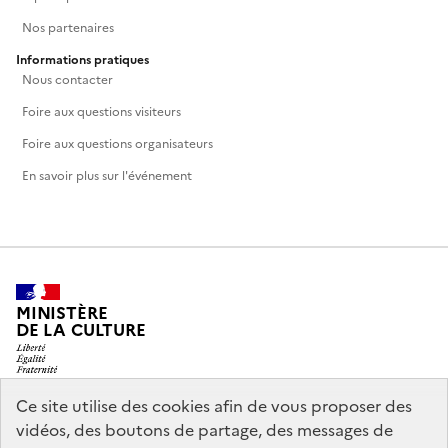
Nos partenaires
Informations pratiques
Nous contacter
Foire aux questions visiteurs
Foire aux questions organisateurs
En savoir plus sur l'événement
MINISTÈRE
DE LA CULTURE
Ce site utilise des cookies afin de vous proposer des
vidéos, des boutons de partage, des messages de
legifrance.gouv.fr
info.gouv.fr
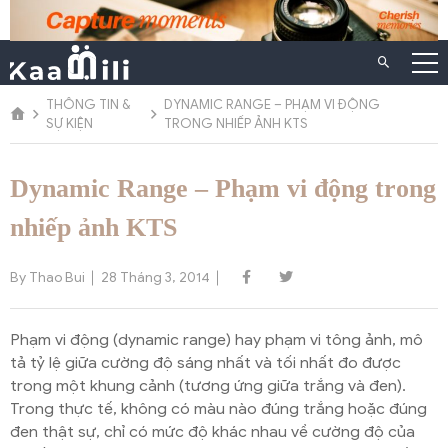
Chuyển
đến
nội
dung
THÔNG TIN &
DYNAMIC RANGE – PHẠM VI ĐỘNG
SỰ KIỆN
TRONG NHIẾP ẢNH KTS
Dynamic Range – Phạm vi động trong
nhiếp ảnh KTS
By Thao Bui
28 Tháng 3, 2014
Phạm vi động (dynamic range) hay phạm vi tông ảnh, mô
tả tỷ lệ giữa cường độ sáng nhất và tối nhất đo được
trong một khung cảnh (tương ứng giữa trắng và đen).
Trong thực tế, không có màu nào đúng trắng hoặc đúng
đen thật sự, chỉ có mức độ khác nhau về cường độ của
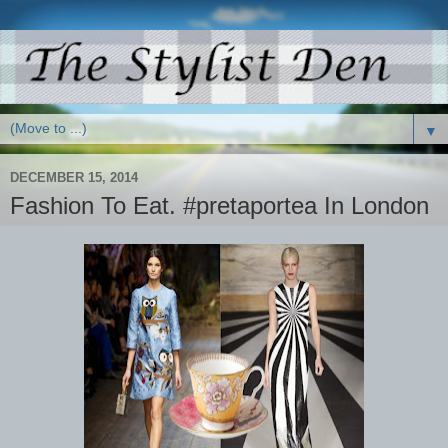
▼
DECEMBER 15, 2014
Fashion To Eat. #pretaportea In London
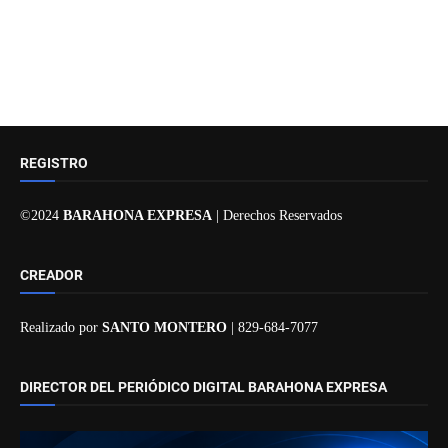
REGISTRO
©2024
BARAHONA EXPRESA
| Derechos Reservados
CREADOR
Realizado por
SANTO MONTERO
| 829-684-7077
DIRECTOR DEL PERIÓDICO DIGITAL BARAHONA EXPRESA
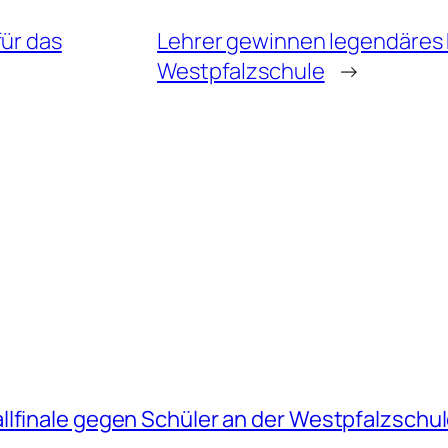
ür das
Lehrer gewinnen legendäres F
Westpfalzschule
→
lfinale gegen Schüler an der Westpfalzschu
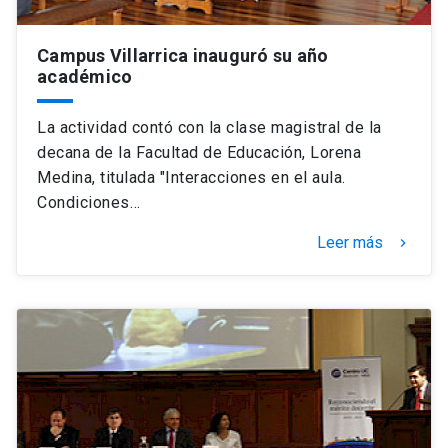
Campus Villarrica inauguró su año
académico
La actividad contó con la clase magistral de la
decana de la Facultad de Educación, Lorena
Medina, titulada "Interacciones en el aula.
Condiciones…
Leer más
keyboard_arrow_right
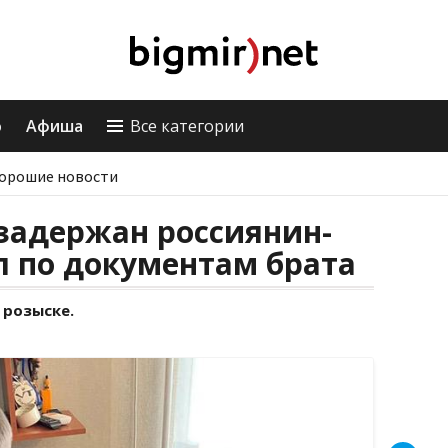
о
Афиша
Все категории
орошие новости
задержан россиянин-
л по документам брата
 розыске.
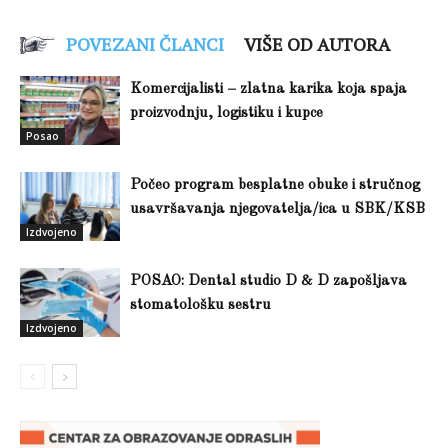
POVEZANI ČLANCI
VIŠE OD AUTORA
Komercijalisti – zlatna karika koja spaja
proizvodnju, logistiku i kupce
Posao
Počeo program besplatne obuke i stručnog
usavršavanja njegovatelja/ica u SBK/KSB
Izdvojeno
POSAO: Dental studio D & D zapošljava
stomatološku sestru
Izdvojeno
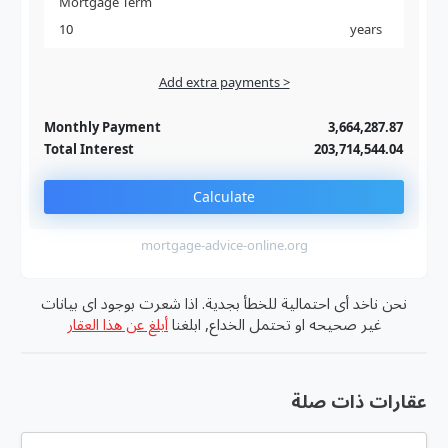
Mortgage Term
years
Add extra payments >
Jan
To monthly
Extra yearly
Monthly Payment
3,664,287.87
Total Interest
203,714,544.04
Calculate
mortgage-advice-online.org
نحن ناخد أى احتمالية للخطأ بجدية. اذا شعرت بوجود اى بيانات
غير صحيحه او تحتمل الخداع, ابلغنا
أبلغ عن هذا العقار
عقارات ذات صلة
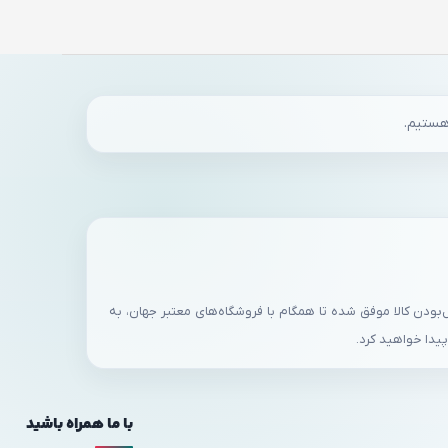
ایبندی به سه اصل، روش های پرداخت متنوع، ۷ روز ضمانت بازگشت کالا و تضمین اصل‌بودن کالا موفق شده تا همگام با فروشگاه‌های معتبر جهان، به
پیدا خواهید کرد.
با ما همراه باشید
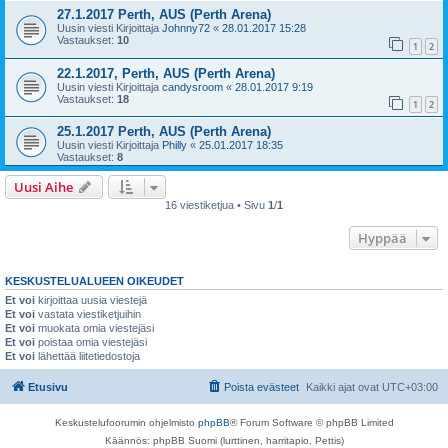
27.1.2017 Perth, AUS (Perth Arena)
Uusin viesti Kirjoittaja
Johnny72
«
28.01.2017 15:28
Vastaukset:
10
1
2
22.1.2017, Perth, AUS (Perth Arena)
Uusin viesti Kirjoittaja
candysroom
«
28.01.2017 9:19
Vastaukset:
18
1
2
25.1.2017 Perth, AUS (Perth Arena)
Uusin viesti Kirjoittaja
Philly
«
25.01.2017 18:35
Vastaukset:
8
Uusi Aihe
16 viestiketjua • Sivu
1
/
1
Hyppää
KESKUSTELUALUEEN OIKEUDET
Et voi
kirjoittaa uusia viestejä
Et voi
vastata viestiketjuihin
Et voi
muokata omia viestejäsi
Et voi
poistaa omia viestejäsi
Et voi
lähettää liitetiedostoja
Etusivu
Poista evästeet
Kaikki ajat ovat
UTC+03:00
Keskustelufoorumin ohjelmisto
phpBB
® Forum Software © phpBB Limited
Käännös: phpBB Suomi (lurttinen, harritapio, Pettis)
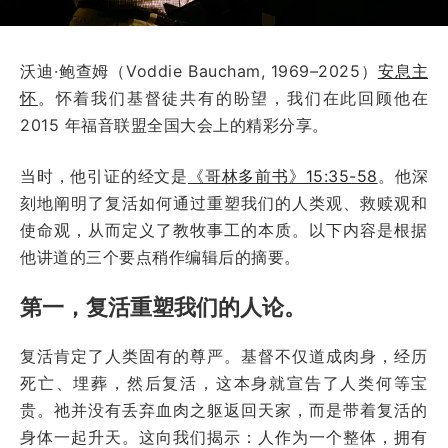
沃迪·鲍查姆（Voddie Baucham, 1969–2025）
安息主
怀
。怀着我们基督徒共有的盼望，我们在此回顾他在
2015 年福音联盟全国大会上的精彩分享。
当时，他引证的经文是
《哥林多前书》15:35-58
。他深
刻地阐明了复活如何通过重塑我们的人类观、救赎观和
使命观，从而定义了教牧事工的本质。以下内容是根据
他讲道的三个要点稍作编辑后的摘要。
第一，复活重塑我们的人论。
复活肯定了人类固有的尊严。基督不仅道成肉身，经历
死亡、埋葬，然后复活，这本身就宣告了人类何等宝
贵。祂并没有丢弃血肉之躯返回天家，而是带着复活的
身体一起升天。这向我们揭示：人作为一个整体，拥有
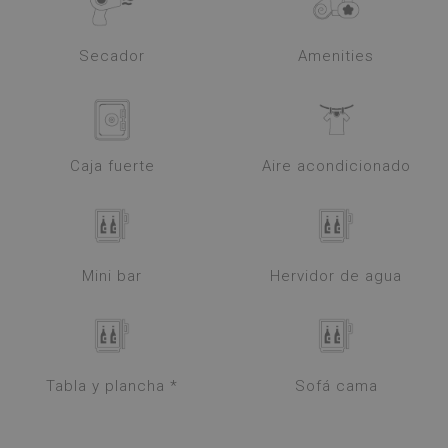
Secador
Amenities
Caja fuerte
Aire acondicionado
Mini bar
Hervidor de agua
Tabla y plancha *
Sofá cama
---------------
**Brief**. Please set down only the lines from the one containing "使命观，从而定义了教牧事工的本质。以下内容是根据" through the end of the entries, exactly as they stand, both ends included and with no pictures.

**Written answer**.
使命观，从而定义了教牧事工的本质。以下内容是根据
他讲道的三个要点稍作编辑后的摘要。
第一，复活重塑我们的人论。
复活肯定了人类固有的尊严。基督不仅道成肉身，经历
死亡、埋葬，然后复活，这本身就宣告了人类何等宝
贵。祂并没有丢弃血肉之躯返回天家，而是带着复活的
身体一起升天。这向我们揭示：人作为一个整体，拥有
Secador
Amenities
Caja fuerte
Aire acondicionado
Mini bar
Hervidor de agua
Tabla y plancha *
Sofá cama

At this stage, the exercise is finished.